(Data excerpts)
##########

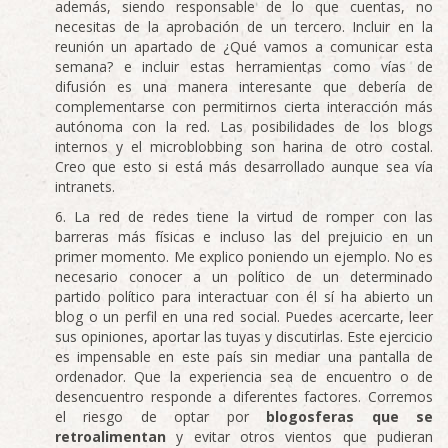
además, siendo responsable de lo que cuentas, no
necesitas de la aprobación de un tercero. Incluir en la
reunión un apartado de ¿Qué vamos a comunicar esta
semana? e incluir estas herramientas como vías de
difusión es una manera interesante que debería de
complementarse con permitirnos cierta interacción más
autónoma con la red. Las posibilidades de los blogs
internos y el microblobbing son harina de otro costal.
Creo que esto si está más desarrollado aunque sea vía
intranets.
La red de redes tiene la virtud de romper con las
barreras más físicas e incluso las del prejuicio en un
primer momento. Me explico poniendo un ejemplo. No es
necesario conocer a un político de un determinado
partido político para interactuar con él sí ha abierto un
blog o un perfil en una red social. Puedes acercarte, leer
sus opiniones, aportar las tuyas y discutirlas. Este ejercicio
es impensable en este país sin mediar una pantalla de
ordenador. Que la experiencia sea de encuentro o de
desencuentro responde a diferentes factores. Corremos
el riesgo de optar por
blogosferas que se
retroalimentan
y evitar otros vientos que pudieran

##########

» Instructions for the task: Return each record exactly as given, excluding any image.

» Result of this exercise:
además, siendo responsable de lo que cuentas, no
necesitas de la aprobación de un tercero. Incluir en la
reunión un apartado de ¿Qué vamos a comunicar esta
semana? e incluir estas herramientas como vías de
difusión es una manera interesante que debería de
complementarse con permitirnos cierta interacción más
autónoma con la red. Las posibilidades de los blogs
internos y el microblobbing son harina de otro costal.
Creo que esto si está más desarrollado aunque sea vía
intranets.
La red de redes tiene la virtud de romper con las
barreras más físicas e incluso las del prejuicio en un
primer momento. Me explico poniendo un ejemplo. No es
necesario conocer a un político de un determinado
partido político para interactuar con él sí ha abierto un
blog o un perfil en una red social. Puedes acercarte, leer
sus opiniones, aportar las tuyas y discutirlas. Este ejercicio
es impensable en este país sin mediar una pantalla de
ordenador. Que la experiencia sea de encuentro o de
desencuentro responde a diferentes factores. Corremos
el riesgo de optar por
blogosferas que se
retroalimentan
y evitar otros vientos que pudieran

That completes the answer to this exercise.